Personal information
- Full name: Borislav Topić
- Date of birth: 22 May 1984 (age 40)
- Place of birth: Prijedor, SFR Yugoslavia
- Height: 1.80 m (5 ft 11 in)
- Position(s): Left defender

Senior career*
- Years: Team / Apps / (Gls)
- 2002–2006: Rudar Prijedor
- 2006–2010: BSK Borča / 95 / (5)
- 2010–2012: Târgu Mureş / 23 / (0)
- 2012: Rudar Prijedor / 6 / (0)
- 2013: Novi Pazar / 3 / (0)
- 2014: Jedinstvo Bihać / 23 / (6)
- 2015–2016: Nõmme Kalju / 10 / (0)
- 2016–2017: Jedinstvo Bihać / 28 / (5)
- 2017: ASU Politehnica / 4 / (0)
- Total:  / 192 / (16)

International career
- 2002: Bosnia and Herzegovina U-19 / 3 / (1)

= Borislav Topić =

Bosnian footballer

Borislav Topić (Бopиcлaв Toпић, born 22 May 1984) is a Bosnian former football defender.

==Club career==
Born in Prijedor he begin playing in his home-town club FK Rudar Prijedor where he played until 2006, when he moved to Serbia by signing with FK BSK Borča.
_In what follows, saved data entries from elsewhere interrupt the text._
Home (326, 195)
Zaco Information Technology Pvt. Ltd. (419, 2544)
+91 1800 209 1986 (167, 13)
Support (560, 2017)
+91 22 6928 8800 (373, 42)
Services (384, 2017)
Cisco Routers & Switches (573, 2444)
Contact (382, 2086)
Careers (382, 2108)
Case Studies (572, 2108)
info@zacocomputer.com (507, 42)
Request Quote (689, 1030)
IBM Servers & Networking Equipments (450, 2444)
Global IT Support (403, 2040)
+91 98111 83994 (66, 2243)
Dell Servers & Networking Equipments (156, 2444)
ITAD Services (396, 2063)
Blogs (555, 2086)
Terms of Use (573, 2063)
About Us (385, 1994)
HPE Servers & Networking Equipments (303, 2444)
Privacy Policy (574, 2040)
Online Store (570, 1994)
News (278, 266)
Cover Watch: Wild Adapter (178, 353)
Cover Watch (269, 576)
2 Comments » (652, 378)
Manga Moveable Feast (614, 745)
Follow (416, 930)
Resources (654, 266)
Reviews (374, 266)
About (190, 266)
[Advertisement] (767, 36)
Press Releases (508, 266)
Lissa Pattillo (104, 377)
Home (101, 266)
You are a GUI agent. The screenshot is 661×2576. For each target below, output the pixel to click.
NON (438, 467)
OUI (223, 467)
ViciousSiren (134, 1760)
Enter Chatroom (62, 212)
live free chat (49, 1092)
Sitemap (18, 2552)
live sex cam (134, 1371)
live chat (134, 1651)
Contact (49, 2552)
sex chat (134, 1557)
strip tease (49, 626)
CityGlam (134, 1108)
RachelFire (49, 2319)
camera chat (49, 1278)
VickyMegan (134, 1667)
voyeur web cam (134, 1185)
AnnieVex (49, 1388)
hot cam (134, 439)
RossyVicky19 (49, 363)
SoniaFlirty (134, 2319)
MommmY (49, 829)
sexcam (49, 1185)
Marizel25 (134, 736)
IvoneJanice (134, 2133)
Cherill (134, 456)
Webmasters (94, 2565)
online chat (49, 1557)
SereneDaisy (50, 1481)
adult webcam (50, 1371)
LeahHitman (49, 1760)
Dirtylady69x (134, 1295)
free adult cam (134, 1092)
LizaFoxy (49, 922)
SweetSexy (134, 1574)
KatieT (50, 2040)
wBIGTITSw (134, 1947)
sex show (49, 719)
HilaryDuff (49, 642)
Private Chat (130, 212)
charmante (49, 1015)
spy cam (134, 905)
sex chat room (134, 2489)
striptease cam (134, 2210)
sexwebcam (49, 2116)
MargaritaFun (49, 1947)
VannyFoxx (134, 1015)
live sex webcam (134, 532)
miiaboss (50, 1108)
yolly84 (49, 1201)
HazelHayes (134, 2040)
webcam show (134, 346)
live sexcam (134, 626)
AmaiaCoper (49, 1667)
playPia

After 4 seasons with BSK Borča, the first 3 playing in the Serbian First League and the last one at highest level, Serbian SuperLiga, he moved to Romania by signing with Liga I side FCM Târgu Mureș.

==International career==
He was part of the Bosnia and Herzegovina U-19 team.